Per dovere di cronaca le due Germanie si sono riunificate e risollevate grazie ai soldi degli europei (oltre trecento miliardi), dei quali quasi quaranta miliardi di euro dall'Italia!!!! La riunificazione inoltre ha creato problemi alla nostra lira. Come diceva Andreotti, era meglio se stavano divise.
palma rosa cassella
29 marzo 2020 alle ore 22:48Buonasera signor nuovomiracolo , mi scusi ma di che farmaco sta parlando e possibile sapere? per quanto riguarda l aereosol cosa si deve usare? io abito al sud sono molto spaventata le sarei molto grata sapere , se è possibile . Grazie
palma rosa cassella
29 marzo 2020 alle ore 22:48Buonasera signor nuovomiracolo , mi scusi ma di che farmaco sta parlando e possibile sapere? per quanto riguarda l aereosol cosa si deve usare? io abito al sud sono molto spaventata le sarei molto grata sapere , se è possibile . Grazie
AnVe
30 marzo 2020 alle ore 19:20Viva la Scuola Statale!!!
fabio s.-roma
31 marzo 2020 alle ore 22:59mia moglie è un'insegnante, e mi racconta che in molte scuole, le docenti, quasi mai vedono di buon grado il Movimento 5 Stelle........forse, per ragioni pregresse, dove si esponeva quanto di sbagliato, faceva la sinistra, mettendole "in difficoltà" nel dover ammettere la realtà......oggi invece, grazie forse al fatto che questo Ministro, finalmente, arriva dalla scuola, e ne conosce i problemi, le insegnanti ed i docenti, cominciano a "ricredersi"..........e devo dire che anche per me, è una bella soddisfazione.......

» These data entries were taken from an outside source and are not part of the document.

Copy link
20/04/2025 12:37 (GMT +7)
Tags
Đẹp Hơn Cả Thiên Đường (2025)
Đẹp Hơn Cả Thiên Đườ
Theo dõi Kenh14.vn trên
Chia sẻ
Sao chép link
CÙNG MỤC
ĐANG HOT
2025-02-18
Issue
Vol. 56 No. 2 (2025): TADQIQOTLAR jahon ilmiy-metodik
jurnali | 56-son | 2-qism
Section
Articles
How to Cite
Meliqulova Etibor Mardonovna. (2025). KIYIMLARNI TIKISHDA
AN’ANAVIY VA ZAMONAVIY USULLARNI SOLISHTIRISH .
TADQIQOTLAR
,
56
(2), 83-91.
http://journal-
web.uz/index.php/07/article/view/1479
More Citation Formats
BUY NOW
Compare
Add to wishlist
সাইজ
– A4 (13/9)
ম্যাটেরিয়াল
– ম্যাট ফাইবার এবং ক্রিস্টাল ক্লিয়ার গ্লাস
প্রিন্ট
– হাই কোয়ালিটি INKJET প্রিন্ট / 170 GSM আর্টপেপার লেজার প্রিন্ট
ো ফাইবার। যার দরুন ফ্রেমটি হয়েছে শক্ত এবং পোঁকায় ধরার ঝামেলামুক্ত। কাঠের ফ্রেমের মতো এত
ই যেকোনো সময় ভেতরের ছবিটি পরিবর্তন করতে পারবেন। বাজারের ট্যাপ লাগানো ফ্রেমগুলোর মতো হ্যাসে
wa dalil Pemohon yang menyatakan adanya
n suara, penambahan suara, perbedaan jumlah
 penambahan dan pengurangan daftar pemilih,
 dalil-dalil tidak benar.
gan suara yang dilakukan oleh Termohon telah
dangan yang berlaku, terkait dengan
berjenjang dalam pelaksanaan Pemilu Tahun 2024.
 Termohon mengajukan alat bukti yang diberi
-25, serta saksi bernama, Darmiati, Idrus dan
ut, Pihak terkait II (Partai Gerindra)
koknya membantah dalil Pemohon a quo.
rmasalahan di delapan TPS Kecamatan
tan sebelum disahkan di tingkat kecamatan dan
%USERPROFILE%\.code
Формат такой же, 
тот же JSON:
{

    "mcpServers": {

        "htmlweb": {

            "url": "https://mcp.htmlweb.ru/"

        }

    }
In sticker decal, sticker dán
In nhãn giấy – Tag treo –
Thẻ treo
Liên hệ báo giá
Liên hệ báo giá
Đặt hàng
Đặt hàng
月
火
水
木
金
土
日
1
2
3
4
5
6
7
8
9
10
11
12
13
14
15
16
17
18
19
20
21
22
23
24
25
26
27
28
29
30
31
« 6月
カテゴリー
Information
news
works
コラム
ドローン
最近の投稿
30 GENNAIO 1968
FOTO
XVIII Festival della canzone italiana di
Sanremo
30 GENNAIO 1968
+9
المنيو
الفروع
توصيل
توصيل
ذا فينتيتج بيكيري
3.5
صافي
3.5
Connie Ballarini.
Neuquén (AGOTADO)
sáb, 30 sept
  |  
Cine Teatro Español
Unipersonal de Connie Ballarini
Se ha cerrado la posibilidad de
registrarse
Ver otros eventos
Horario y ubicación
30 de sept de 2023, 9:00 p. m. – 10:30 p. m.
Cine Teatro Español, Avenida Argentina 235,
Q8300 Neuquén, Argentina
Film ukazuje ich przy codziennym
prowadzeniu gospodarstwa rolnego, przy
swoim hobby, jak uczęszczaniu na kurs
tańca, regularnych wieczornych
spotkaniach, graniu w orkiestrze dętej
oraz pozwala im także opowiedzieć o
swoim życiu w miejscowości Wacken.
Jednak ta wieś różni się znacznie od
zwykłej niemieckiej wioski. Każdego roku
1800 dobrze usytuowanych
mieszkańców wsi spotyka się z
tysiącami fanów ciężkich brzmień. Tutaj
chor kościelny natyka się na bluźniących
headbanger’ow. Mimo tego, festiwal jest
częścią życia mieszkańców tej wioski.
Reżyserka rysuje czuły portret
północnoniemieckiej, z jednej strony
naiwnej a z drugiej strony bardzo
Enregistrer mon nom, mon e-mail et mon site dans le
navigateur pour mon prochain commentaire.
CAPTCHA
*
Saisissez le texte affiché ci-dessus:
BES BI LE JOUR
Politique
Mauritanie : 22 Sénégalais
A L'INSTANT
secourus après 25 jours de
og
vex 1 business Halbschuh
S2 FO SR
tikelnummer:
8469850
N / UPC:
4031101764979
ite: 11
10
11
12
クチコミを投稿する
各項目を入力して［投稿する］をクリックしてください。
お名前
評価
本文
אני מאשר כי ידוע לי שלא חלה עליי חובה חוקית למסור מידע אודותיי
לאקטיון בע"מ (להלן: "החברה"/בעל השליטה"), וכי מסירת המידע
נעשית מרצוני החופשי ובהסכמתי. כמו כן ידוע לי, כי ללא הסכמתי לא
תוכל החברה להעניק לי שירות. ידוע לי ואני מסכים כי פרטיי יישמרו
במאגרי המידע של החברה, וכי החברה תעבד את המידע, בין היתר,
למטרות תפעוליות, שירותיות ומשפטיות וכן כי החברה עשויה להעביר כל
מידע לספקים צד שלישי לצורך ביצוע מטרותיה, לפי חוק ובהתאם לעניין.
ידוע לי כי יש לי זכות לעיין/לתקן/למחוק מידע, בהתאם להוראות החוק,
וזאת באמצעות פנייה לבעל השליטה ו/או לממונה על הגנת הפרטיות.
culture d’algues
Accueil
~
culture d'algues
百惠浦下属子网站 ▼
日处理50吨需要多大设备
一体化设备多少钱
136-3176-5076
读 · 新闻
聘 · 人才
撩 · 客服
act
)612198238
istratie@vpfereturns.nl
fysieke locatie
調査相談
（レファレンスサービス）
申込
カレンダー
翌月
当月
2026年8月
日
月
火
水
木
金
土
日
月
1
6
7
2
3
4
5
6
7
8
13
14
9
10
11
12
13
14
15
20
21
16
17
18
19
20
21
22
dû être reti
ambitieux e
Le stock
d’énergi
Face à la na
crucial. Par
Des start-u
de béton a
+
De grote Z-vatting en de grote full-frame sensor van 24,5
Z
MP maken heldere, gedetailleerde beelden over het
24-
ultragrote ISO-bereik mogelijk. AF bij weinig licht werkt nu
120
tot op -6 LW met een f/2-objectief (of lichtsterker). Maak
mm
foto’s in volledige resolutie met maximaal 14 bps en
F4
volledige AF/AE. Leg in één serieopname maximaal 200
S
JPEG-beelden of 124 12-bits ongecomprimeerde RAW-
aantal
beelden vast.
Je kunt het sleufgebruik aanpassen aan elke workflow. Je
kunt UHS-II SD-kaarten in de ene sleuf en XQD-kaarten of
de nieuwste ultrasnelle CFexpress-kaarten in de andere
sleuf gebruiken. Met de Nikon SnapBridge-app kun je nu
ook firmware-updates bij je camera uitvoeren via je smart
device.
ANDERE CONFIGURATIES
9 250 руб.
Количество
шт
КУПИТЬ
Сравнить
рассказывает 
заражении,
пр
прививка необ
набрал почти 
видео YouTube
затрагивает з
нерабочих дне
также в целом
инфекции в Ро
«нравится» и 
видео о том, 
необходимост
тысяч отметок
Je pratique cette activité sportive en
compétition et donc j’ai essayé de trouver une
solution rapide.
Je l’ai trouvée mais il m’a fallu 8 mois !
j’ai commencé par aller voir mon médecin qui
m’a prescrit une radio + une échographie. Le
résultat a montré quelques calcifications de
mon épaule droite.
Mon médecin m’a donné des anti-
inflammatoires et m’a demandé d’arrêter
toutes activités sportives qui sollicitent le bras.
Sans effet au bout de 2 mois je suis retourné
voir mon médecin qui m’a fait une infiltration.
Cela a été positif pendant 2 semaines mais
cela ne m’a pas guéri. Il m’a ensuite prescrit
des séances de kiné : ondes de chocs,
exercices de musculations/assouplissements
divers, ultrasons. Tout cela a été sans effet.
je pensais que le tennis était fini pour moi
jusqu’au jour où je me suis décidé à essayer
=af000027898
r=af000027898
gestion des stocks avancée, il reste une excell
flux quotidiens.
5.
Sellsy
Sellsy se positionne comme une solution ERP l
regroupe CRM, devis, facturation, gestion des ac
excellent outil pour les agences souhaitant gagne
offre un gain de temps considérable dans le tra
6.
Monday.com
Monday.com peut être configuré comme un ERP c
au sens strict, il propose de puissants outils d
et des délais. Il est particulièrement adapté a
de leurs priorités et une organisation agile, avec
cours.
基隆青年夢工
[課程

grazie Lucia.....a virus sconfitto, lavora per far trovare al Governo le risorse che occorrono per rendere le Scuole e le Università, all'altezza del nostro tempo........
Roberto Cristiano
3 aprile 2020 alle ore 21:55Buonasera, sono un docente precario, q devo dire che il movimento 5 stelle sta deludendo tutto il mondo della scuola, sopratutto i precari. Credo che bisogna ascoltare le richieste dei docenti e sindacati, il movimento 5 stelle era boato proprio per questo, "ascoltare". Invece stiamo assistendo ad una deriva autoritaria. Torniamo alle origini. Cordiali saluti.